Exercise goal: Your answer must be an exact copy of the records below, with every picture left out.

=== Begin Enclosure ===

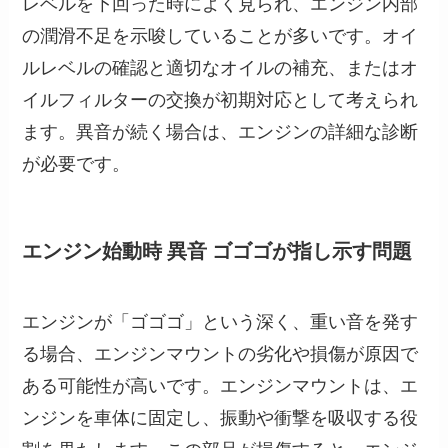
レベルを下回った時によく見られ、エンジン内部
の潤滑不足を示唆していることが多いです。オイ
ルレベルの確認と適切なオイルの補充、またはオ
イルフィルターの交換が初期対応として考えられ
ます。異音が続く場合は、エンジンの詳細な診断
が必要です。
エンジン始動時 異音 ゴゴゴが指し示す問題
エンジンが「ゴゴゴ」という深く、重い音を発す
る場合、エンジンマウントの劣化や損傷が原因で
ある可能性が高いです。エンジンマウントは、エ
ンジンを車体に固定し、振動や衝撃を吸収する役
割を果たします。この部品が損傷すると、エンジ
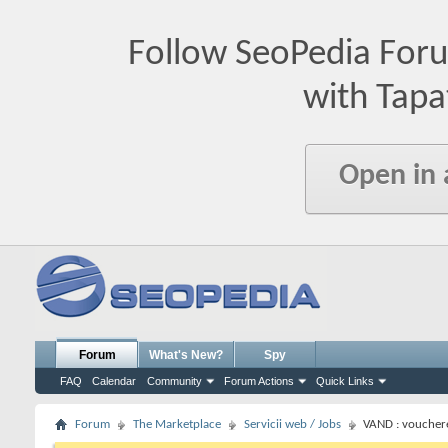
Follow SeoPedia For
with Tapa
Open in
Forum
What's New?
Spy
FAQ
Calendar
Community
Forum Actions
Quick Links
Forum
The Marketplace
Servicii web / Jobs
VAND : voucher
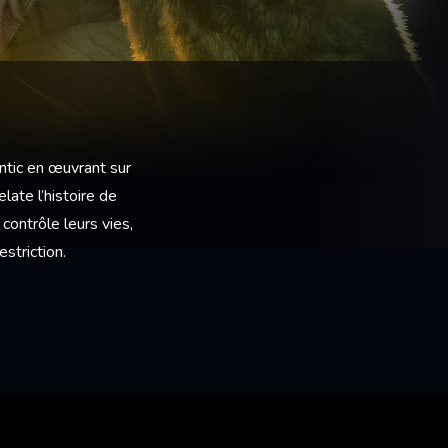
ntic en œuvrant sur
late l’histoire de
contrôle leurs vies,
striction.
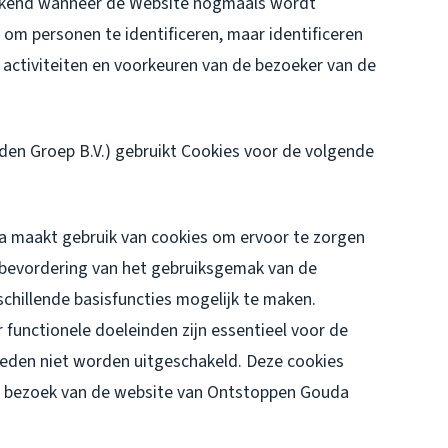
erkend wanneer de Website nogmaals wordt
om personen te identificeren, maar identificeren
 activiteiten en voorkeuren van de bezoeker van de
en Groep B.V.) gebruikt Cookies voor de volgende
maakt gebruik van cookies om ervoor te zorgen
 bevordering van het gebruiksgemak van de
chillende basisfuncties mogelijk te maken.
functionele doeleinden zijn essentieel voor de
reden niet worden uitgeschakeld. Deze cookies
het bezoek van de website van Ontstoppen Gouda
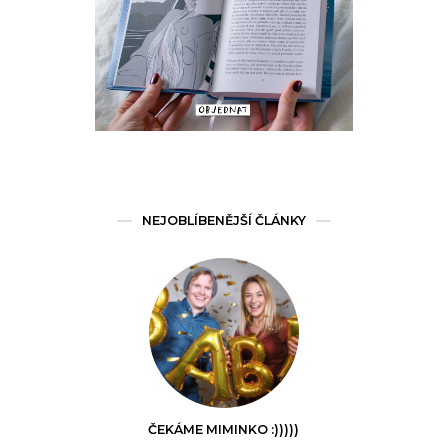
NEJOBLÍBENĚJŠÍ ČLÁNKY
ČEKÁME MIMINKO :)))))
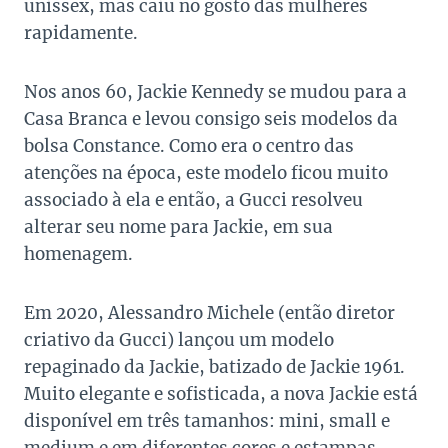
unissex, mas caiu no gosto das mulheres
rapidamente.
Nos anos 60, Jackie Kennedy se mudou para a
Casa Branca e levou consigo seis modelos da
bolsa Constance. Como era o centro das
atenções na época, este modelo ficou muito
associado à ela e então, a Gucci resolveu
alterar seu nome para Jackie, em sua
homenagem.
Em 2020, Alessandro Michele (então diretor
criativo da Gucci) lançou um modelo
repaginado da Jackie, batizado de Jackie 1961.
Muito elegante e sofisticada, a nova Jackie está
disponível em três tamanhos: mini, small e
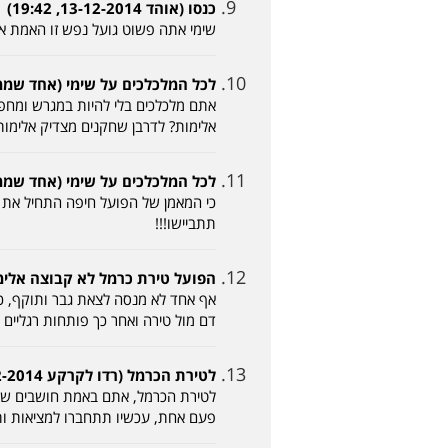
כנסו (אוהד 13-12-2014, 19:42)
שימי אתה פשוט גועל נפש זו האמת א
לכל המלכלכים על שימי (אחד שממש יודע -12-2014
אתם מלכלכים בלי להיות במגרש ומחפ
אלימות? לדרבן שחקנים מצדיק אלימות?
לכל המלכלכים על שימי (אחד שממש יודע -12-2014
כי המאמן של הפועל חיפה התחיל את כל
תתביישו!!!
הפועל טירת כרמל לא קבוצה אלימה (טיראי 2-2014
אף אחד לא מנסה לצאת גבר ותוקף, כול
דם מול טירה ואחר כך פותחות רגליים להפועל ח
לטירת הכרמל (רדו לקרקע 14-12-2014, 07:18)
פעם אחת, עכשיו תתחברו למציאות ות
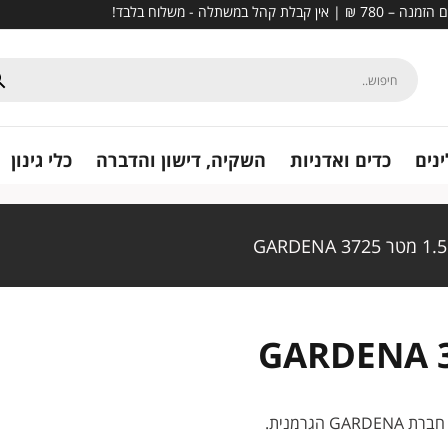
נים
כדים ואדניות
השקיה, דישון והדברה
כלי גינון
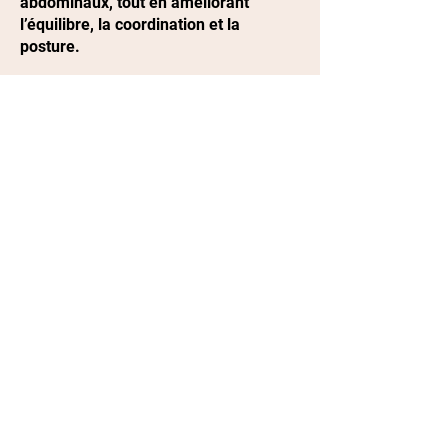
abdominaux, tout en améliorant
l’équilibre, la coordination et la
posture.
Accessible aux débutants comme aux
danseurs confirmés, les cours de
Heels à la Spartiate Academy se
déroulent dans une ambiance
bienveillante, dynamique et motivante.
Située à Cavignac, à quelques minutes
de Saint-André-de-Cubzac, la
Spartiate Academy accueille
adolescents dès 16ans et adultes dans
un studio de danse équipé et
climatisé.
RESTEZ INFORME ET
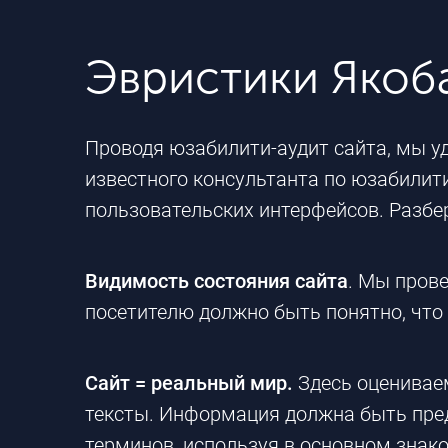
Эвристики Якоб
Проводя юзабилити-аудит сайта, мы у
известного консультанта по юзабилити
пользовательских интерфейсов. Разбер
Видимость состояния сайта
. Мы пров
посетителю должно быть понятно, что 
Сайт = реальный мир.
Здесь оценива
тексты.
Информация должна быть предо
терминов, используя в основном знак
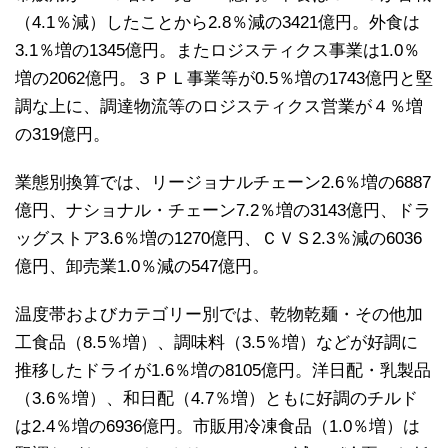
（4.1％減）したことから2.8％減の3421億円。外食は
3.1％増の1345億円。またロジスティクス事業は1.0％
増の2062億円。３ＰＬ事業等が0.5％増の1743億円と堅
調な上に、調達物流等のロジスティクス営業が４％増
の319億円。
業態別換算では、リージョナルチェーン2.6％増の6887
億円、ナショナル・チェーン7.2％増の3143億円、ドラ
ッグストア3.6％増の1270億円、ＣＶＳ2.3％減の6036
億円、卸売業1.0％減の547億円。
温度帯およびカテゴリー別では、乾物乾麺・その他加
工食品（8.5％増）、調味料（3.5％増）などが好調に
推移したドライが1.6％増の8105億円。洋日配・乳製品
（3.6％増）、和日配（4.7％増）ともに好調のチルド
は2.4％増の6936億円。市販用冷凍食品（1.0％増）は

=== End Enclosure ===

Written response:
レベルを下回った時によく見られ、エンジン内部
の潤滑不足を示唆していることが多いです。オイ
ルレベルの確認と適切なオイルの補充、またはオ
イルフィルターの交換が初期対応として考えられ
ます。異音が続く場合は、エンジンの詳細な診断
が必要です。
エンジン始動時 異音 ゴゴゴが指し示す問題
エンジンが「ゴゴゴ」という深く、重い音を発す
る場合、エンジンマウントの劣化や損傷が原因で
ある可能性が高いです。エンジンマウントは、エ
ンジンを車体に固定し、振動や衝撃を吸収する役
割を果たします。この部品が損傷すると、エンジ
Follow SeoPedia For
with Tapa
Open in
Forum
What's New?
Spy
FAQ
Calendar
Community
Forum Actions
Quick Links
Forum
The Marketplace
Servicii web / Jobs
VAND : voucher
ntic en œuvrant sur
late l’histoire de
contrôle leurs vies,
striction.
erkend wanneer de Website nogmaals wordt
om personen te identificeren, maar identificeren
 activiteiten en voorkeuren van de bezoeker van de
en Groep B.V.) gebruikt Cookies voor de volgende
maakt gebruik van cookies om ervoor te zorgen
 bevordering van het gebruiksgemak van de
chillende basisfuncties mogelijk te maken.
functionele doeleinden zijn essentieel voor de
reden niet worden uitgeschakeld. Deze cookies
het bezoek van de website van Ontstoppen Gouda
NEJOBLÍBENĚJŠÍ ČLÁNKY
ČEKÁME MIMINKO :)))))
unissex, mas caiu no gosto das mulheres
rapidamente.
Nos anos 60, Jackie Kennedy se mudou para a
Casa Branca e levou consigo seis modelos da
bolsa Constance. Como era o centro das
atenções na época, este modelo ficou muito
associado à ela e então, a Gucci resolveu
alterar seu nome para Jackie, em sua
homenagem.
Em 2020, Alessandro Michele (então diretor
criativo da Gucci) lançou um modelo
repaginado da Jackie, batizado de Jackie 1961.
Muito elegante e sofisticada, a nova Jackie está
disponível em três tamanhos: mini, small e
כנסו (אוהד 13-12-2014, 19:42)
שימי אתה פשוט גועל נפש זו האמת א
לכל המלכלכים על שימי (אחד שממש יודע -12-2014
אתם מלכלכים בלי להיות במגרש ומחפ
אלימות? לדרבן שחקנים מצדיק אלימות?
לכל המלכלכים על שימי (אחד שממש יודע -12-2014
כי המאמן של הפועל חיפה התחיל את כל
תתביישו!!!
הפועל טירת כרמל לא קבוצה אלימה (טיראי 2-2014
אף אחד לא מנסה לצאת גבר ותוקף, כול
דם מול טירה ואחר כך פותחות רגליים להפועל ח
לטירת הכרמל (רדו לקרקע 14-12-2014, 07:18)
פעם אחת, עכשיו תתחברו למציאות ות
נים
כדים ואדניות
השקיה, דישון והדברה
כלי גינון
abdominaux, tout en améliorant
l’équilibre, la coordination et la
posture.
Accessible aux débutants comme aux
danseurs confirmés, les cours de
Heels à la Spartiate Academy se
déroulent dans une ambiance
bienveillante, dynamique et motivante.
Située à Cavignac, à quelques minutes
de Saint-André-de-Cubzac, la
Spartiate Academy accueille
adolescents dès 16ans et adultes dans
un studio de danse équipé et
climatisé.
RESTEZ INFORME ET
Эвристики Якоб
Проводя юзабилити-аудит сайта, мы у
известного консультанта по юзабилити
пользовательских интерфейсов. Разбер
Видимость состояния сайта
. Мы пров
посетителю должно быть понятно, что 
Сайт = реальный мир.
Здесь оценива
тексты.
Информация должна быть предо
терминов, используя в основном знак
（4.1％減）したことから2.8％減の3421億円。外食は
3.1％増の1345億円。またロジスティクス事業は1.0％
増の2062億円。３ＰＬ事業等が0.5％増の1743億円と堅
調な上に、調達物流等のロジスティクス営業が４％増
の319億円。
業態別換算では、リージョナルチェーン2.6％増の6887
億円、ナショナル・チェーン7.2％増の3143億円、ドラ
ッグストア3.6％増の1270億円、ＣＶＳ2.3％減の6036
億円、卸売業1.0％減の547億円。
温度帯およびカテゴリー別では、乾物乾麺・その他加
工食品（8.5％増）、調味料（3.5％増）などが好調に
推移したドライが1.6％増の8105億円。洋日配・乳製品
（3.6％増）、和日配（4.7％増）ともに好調のチルド
は2.4％増の6936億円。市販用冷凍食品（1.0％増）は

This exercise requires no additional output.